◆ **Assignment**
In the listing below, find every line with the string "Санкт" and pull it out.

Start of Block

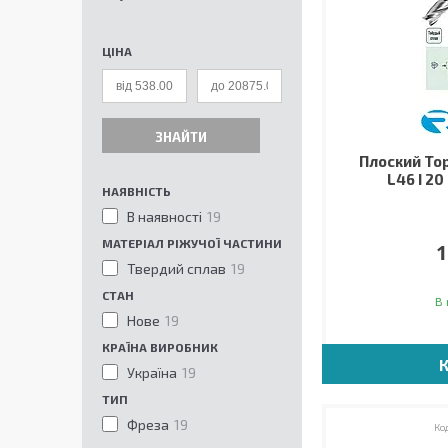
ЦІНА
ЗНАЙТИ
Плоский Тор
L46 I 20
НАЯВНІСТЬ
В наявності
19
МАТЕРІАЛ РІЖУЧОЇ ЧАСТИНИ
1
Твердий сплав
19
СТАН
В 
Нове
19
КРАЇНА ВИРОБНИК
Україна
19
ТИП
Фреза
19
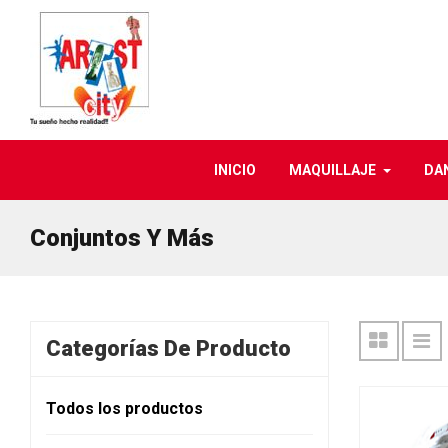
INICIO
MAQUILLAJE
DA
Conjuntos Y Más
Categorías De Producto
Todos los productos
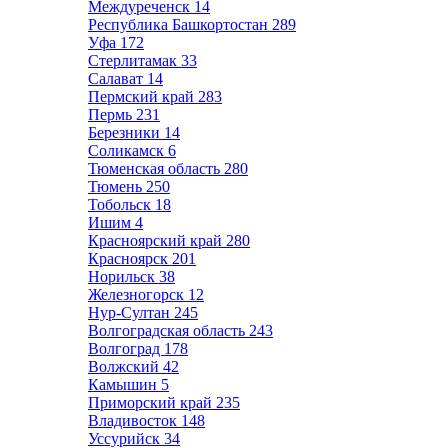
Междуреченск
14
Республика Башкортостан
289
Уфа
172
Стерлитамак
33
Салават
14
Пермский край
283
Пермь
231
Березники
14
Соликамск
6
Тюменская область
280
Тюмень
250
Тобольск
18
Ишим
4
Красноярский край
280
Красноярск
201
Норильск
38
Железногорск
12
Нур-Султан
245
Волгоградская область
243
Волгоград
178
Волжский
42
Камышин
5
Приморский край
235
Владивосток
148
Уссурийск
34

End of Block
Start of Block

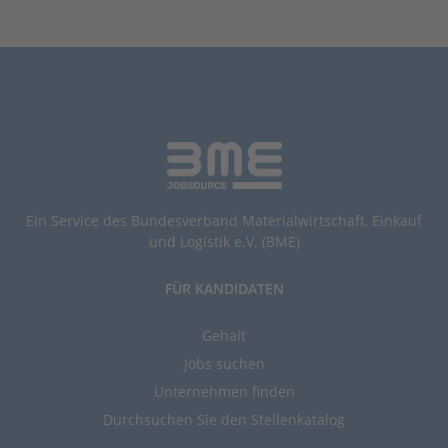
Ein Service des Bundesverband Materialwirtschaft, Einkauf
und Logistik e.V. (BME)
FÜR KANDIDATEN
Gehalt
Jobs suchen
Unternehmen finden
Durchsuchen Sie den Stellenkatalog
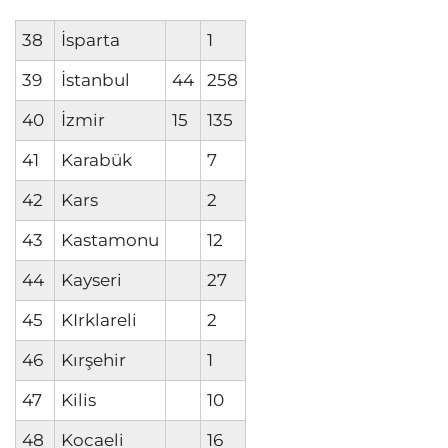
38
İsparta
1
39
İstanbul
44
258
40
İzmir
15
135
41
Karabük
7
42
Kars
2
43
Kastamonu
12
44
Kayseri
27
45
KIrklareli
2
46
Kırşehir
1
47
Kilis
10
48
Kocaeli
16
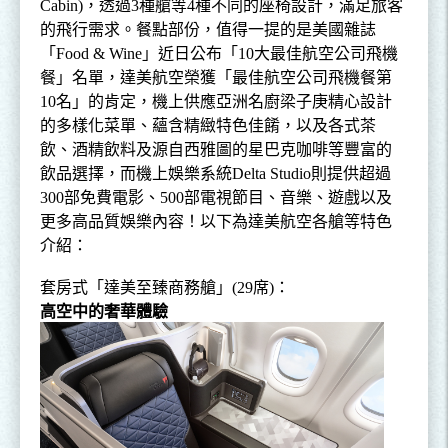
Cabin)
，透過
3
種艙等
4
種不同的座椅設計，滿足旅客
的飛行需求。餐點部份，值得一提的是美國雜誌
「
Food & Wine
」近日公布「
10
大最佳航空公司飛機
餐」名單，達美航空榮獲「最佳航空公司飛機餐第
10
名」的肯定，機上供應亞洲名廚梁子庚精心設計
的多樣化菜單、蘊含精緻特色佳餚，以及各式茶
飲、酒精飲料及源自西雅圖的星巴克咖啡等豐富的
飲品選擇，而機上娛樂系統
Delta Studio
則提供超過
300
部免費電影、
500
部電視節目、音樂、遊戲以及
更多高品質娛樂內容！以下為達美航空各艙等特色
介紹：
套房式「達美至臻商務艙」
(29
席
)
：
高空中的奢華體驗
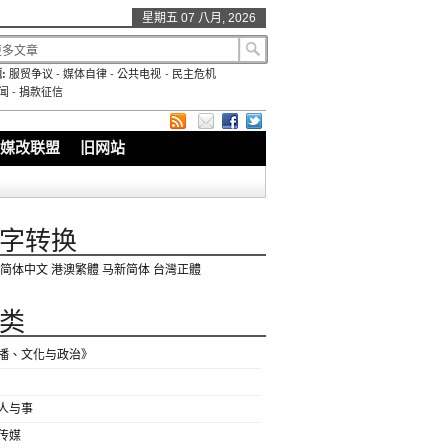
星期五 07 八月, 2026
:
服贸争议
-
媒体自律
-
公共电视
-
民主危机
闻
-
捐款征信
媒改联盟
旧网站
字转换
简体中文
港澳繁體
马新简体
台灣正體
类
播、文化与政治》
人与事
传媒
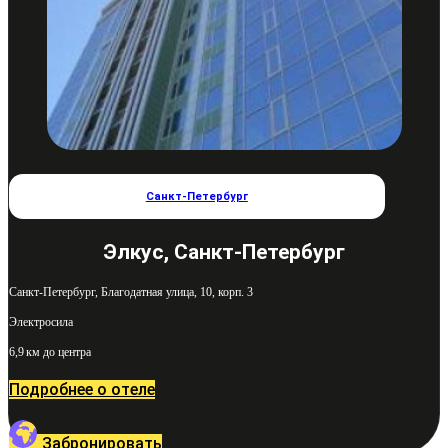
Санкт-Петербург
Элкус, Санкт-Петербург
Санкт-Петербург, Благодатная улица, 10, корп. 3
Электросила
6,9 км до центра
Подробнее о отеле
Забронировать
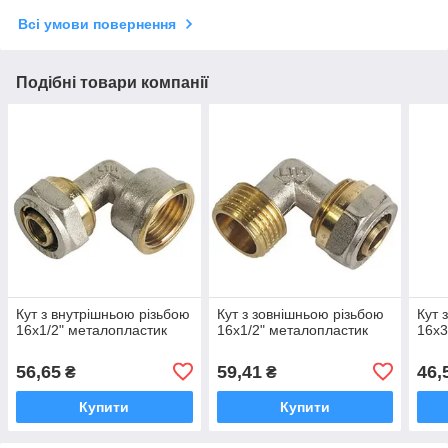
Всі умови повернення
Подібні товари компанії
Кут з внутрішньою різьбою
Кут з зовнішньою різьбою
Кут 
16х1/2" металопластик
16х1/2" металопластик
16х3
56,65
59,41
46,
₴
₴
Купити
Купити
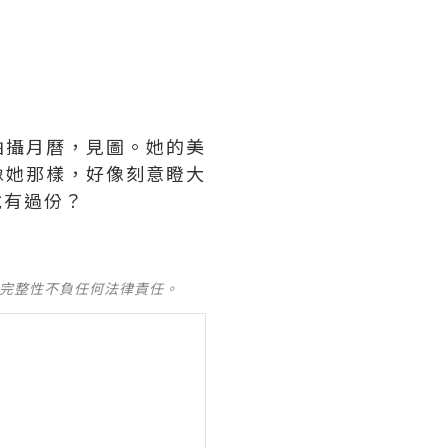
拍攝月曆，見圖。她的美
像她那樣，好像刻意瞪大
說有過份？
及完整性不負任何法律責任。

End of Block

◆ **Your response**
Санкт-Петербург
Элкус, Санкт-Петербург
Санкт-Петербург, Благодатная улица, 10, корп. 3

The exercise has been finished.